Ignoring her, I told Sam, “If I’m a lot cuter than you, so is Charlotte. This is a girl thing, right? You think people will tip a girl better. If she carried the tip jar before, she can do it again.”

He stared at me a moment. I knew he’d heard me. But he turned to Charlotte, took her phone, and peered at it. “It’s the Cyndi Lauper song. Sorry, I can’t spell.” He handed her phone back and turned away, dismissing her. He told me, “We’ve never played with you before. It’ll be easier to play without you than without Charlotte.”

“Oh, fuck that,” Charlotte broke in. She sneered at me. “It’s because you’re prettier than me.”

Sam took Charlotte by both shoulders and spun her to face him. Looking straight into her eyes, he told her firmly, “Stop.”
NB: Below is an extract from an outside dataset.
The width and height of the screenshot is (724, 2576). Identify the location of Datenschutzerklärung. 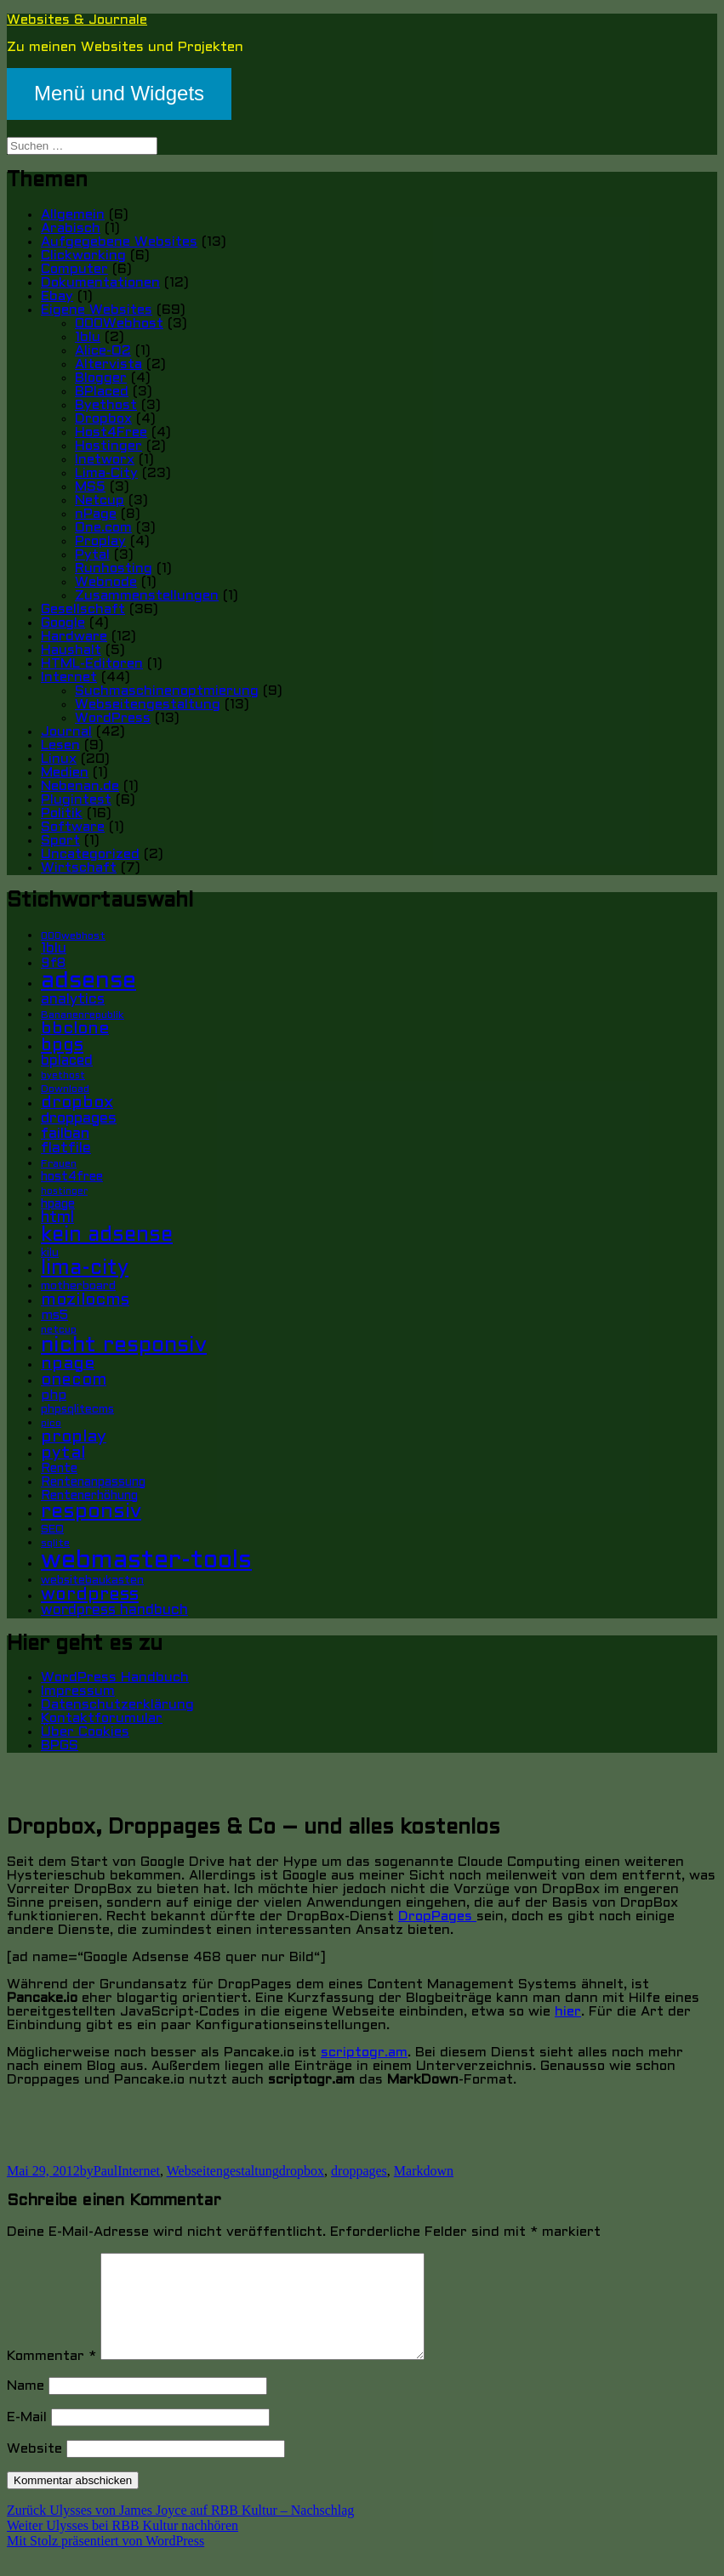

Charlotte stared up at him with her lips drawn down and her strange blue-green eyes big as the sky. I thought I saw tears forming at the edges of her lashes, and as I watched, goose bumps popped up on her forearms. Her fingers were splayed in midair, her fingernails scribbled with a type of nail polish I’d never seen before, translucent black. The embrace, or the scolding, or whatever it was, lasted so long that I got uncomfortable as a spectator, like they were involved in a round of PDA.

Ace must have felt the same way. “That’s enough,” he said, looming behind Charlotte. He punched Sam in the shoulder—gently, but I wouldn’t have wanted to be punched even lightly with that meaty fist.

Sam blinked at Ace and dropped his hands from Charlotte’s shoulders. He glared at me. And then he placed his cowboy hat on the head of his guitar, and jumped down from the stage. He walked out the front door of the bar.

Charlotte retreated behind her drum kit like this was normal behavior for all of them. Shaking his head, Ace took a few steps backward, too, into his position onstage. I was left standing there with my hands out and pleading like I wanted to give my violin and bow away to the next person who walked by.

Exasperated, I called to Ace, “Is Sam coming back?”

“Yeah. He has to ‘focus’ before gigs.” Ace made finger quotes around
focus
. He turned his ear to his amp and thumbed one of his bass strings, twisting the tuning peg.

I wasn’t sure I believed Ace. I looked from him to Charlotte to the expectant crowd watching us—watching
me
more than any of us, since I was the one out front. I’d complained about my tip jar duties. I’d hesitated to let Sam drag me into this gig. But now I was here, and I’d be damned if I let this opportunity go.

Depositing my fiddle and bow in my case—and
closing
the case because my parents had taught me to be more careful with my fiddle than my own body—I sat daintily on the edge of the stage and stepped to the floor, avoiding giving the crowd an eyeful of my underwear. I followed Sam out the door.

Either the bouncer read the panicked look in my eyes, or he was used to band drama. Before I could say anything, he pointed. I walked in that direction, around to the side of the building. Sam stood with his back against the brick wall, between two metal joints sticking out of the mortar where the building next door used to be. His chin pointed up as if he stared at the stars, but his eyes were closed.

Boots crunching in the broken cement and glass, I stopped so close to him that he must have heard me even over the music booming from inside. He didn’t open his eyes, though.

“Sam,” I said.

“What.” He wasn’t bending over backward to sweet-talk me anymore. He sounded angry and impatient with me—like Toby.

“What the hell is your problem?” I hated that my voice climbed into shrill fear, but I couldn’t believe I’d gotten so close to this gig, only to have it yanked out from under me because previously adorable Sam had unadorable stage fright.

“It’s Charlotte,” he bit out. “I can’t have that negative emotion in my head before a gig. Charlotte knows that. She’s a great drummer and a good friend, but if I ever fire her, it’s going to be for fucking with me before a gig.”

“She wasn’t fucking with you. She was expressing her insecurity about her relationship with you and her position in the band, and she was asking you to tell her she was wrong. You didn’t do it.”